CSC-20067 - Machine Learning
Coordinator: Allison Gardner Tel: +44 1782 7 33989
Lecture Time: See Timetable...
Level: Level 5
Credits: 15
Study Hours: 150
School Office: 01782 733075

Programme/Approved Electives for 2024/25

None

Available as a Free Standing Elective

No

Co-requisites

None

Prerequisites

None

Barred Combinations

None

Description for 2024/25


Aims
To provide an introduction to the concepts of statistical data analysis and machine learning. The module provides in-depth training in the use of machine learning tool kits in Python to analyse real world data and to deliver valuable insight that can be used to provide business services.

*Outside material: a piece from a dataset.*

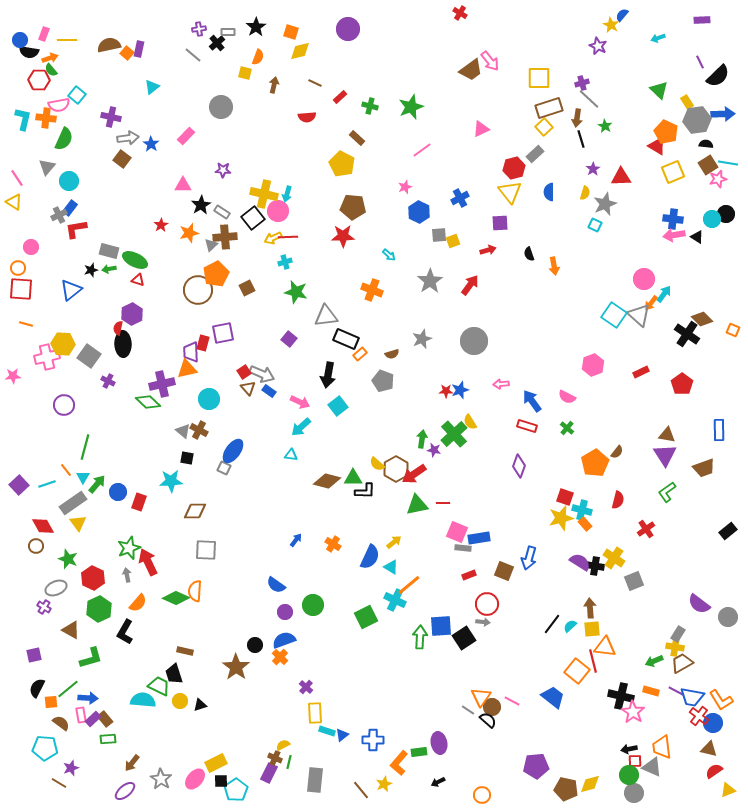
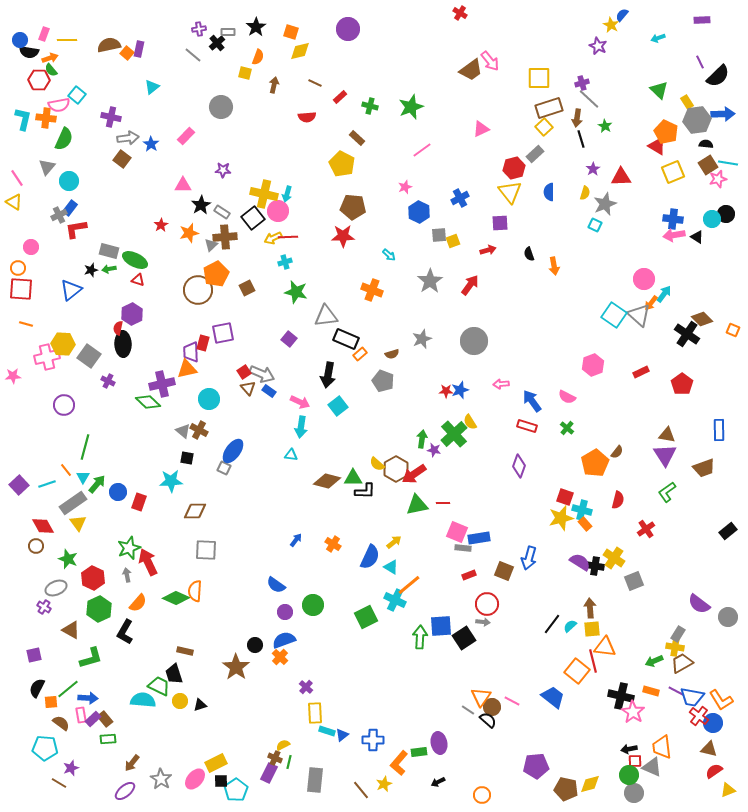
cyan arrow at (301, 427): rotated 40 degrees counterclockwise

Intended Learning Outcomes

explain the fundamental vocabulary and concepts in machine learning: 1
apply machine learning to data using packages such as Scikit-Learn: 1
develop a complete data science project workflow which demonstrates understanding of ethical design: 1
evaluate algorithmic decision-making for bias and explainability using performance metrics and fairness testing: 1

Study hours

20 hours of practical: 10 x 2 hour practical sessions
10 hours of online lectures
20 hours coursework preparation
100 hours independent learning

School Rules

None

Description of Module Assessment

1: Report weighted 100%
Structured report outlining planning, implementation and evaluation of a data science project
A 3000 word report of a data science project where learners are asked to develop a machine learning model to analyse and evaluate a data set. As part of the project the learners should design a workflow and demonstrate understanding and application of ethical design concepts throughout, including exploratory analysis and testing for bias and explainability.